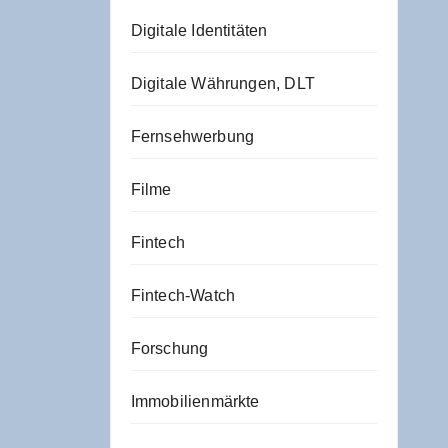
Digitale Identitäten
Digitale Währungen, DLT
Fernsehwerbung
Filme
Fintech
Fintech-Watch
Forschung
Immobilienmärkte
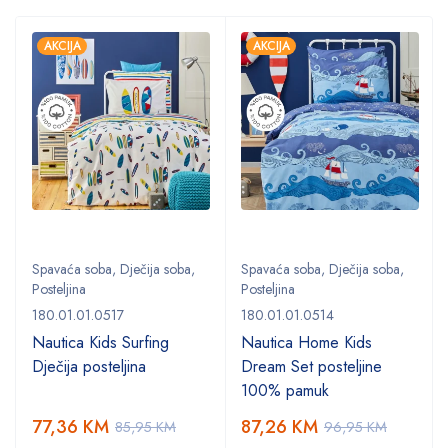
AKCIJA
AKCIJA
Spavaća soba
,
Dječija soba
,
Spavaća soba
,
Dječija soba
,
Posteljina
Posteljina
180.01.01.0517
180.01.01.0514
Nautica Kids Surfing
Nautica Home Kids
Dječija posteljina
Dream Set posteljine
100% pamuk
77,36
KM
87,26
KM
85,95
KM
96,95
KM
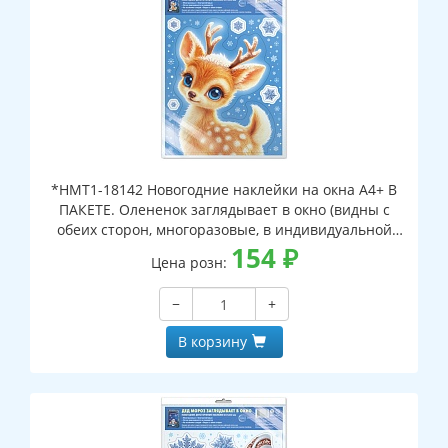
*НМТ1-18142 Новогодние наклейки на окна А4+ В
ПАКЕТЕ. Олененок заглядывает в окно (видны с
обеих сторон, многоразовые, в индивидуальной
упаковке, с европодвесом и клеевым клапаном)
154
₽
Цена розн:
−
+
В корзину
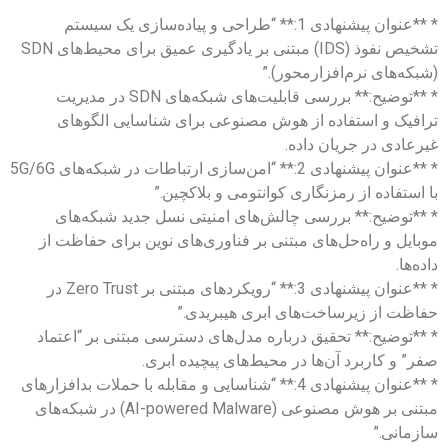
* **عنوان پیشنهادی 1:** “طراحی و پیاده‌سازی یک سیستم
تشخیص نفوذ (IDS) مبتنی بر یادگیری عمیق برای محیط‌های SDN
(شبکه‌های نرم‌افزارمحور).”
* **توضیح:** بررسی قابلیت‌های شبکه‌های SDN در مدیریت
ترافیک و استفاده از هوش مصنوعی برای شناسایی الگوهای
غیرعادی در جریان داده.
* **عنوان پیشنهادی 2:** “امن‌سازی ارتباطات در شبکه‌های 5G/6G
با استفاده از رمزنگاری کوانتومی و بلاکچین.”
* **توضیح:** بررسی چالش‌های امنیتی نسل جدید شبکه‌های
موبایل و راه‌حل‌های مبتنی بر فناوری‌های نوین برای حفاظت از
داده‌ها.
* **عنوان پیشنهادی 3:** “رویکردهای مبتنی بر Zero Trust در
حفاظت از زیرساخت‌های ابری هیبریدی.”
* **توضیح:** تحقیق درباره مدل‌های دسترسی مبتنی بر “اعتماد
صفر” و کاربرد آن‌ها در محیط‌های پیچیده ابری.
* **عنوان پیشنهادی 4:** “شناسایی و مقابله با حملات بدافزارهای
مبتنی بر هوش مصنوعی (AI-powered Malware) در شبکه‌های
سازمانی.”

EXERCISE GOAL:
Your answer should be the lines from the one containing "غیرعادی در جریان داده." through the last line of the records, repeated exactly and with nothing added.

EXERCISE RESULT:
غیرعادی در جریان داده.
* **عنوان پیشنهادی 2:** “امن‌سازی ارتباطات در شبکه‌های 5G/6G
با استفاده از رمزنگاری کوانتومی و بلاکچین.”
* **توضیح:** بررسی چالش‌های امنیتی نسل جدید شبکه‌های
موبایل و راه‌حل‌های مبتنی بر فناوری‌های نوین برای حفاظت از
داده‌ها.
* **عنوان پیشنهادی 3:** “رویکردهای مبتنی بر Zero Trust در
حفاظت از زیرساخت‌های ابری هیبریدی.”
* **توضیح:** تحقیق درباره مدل‌های دسترسی مبتنی بر “اعتماد
صفر” و کاربرد آن‌ها در محیط‌های پیچیده ابری.
* **عنوان پیشنهادی 4:** “شناسایی و مقابله با حملات بدافزارهای
مبتنی بر هوش مصنوعی (AI-powered Malware) در شبکه‌های
سازمانی.”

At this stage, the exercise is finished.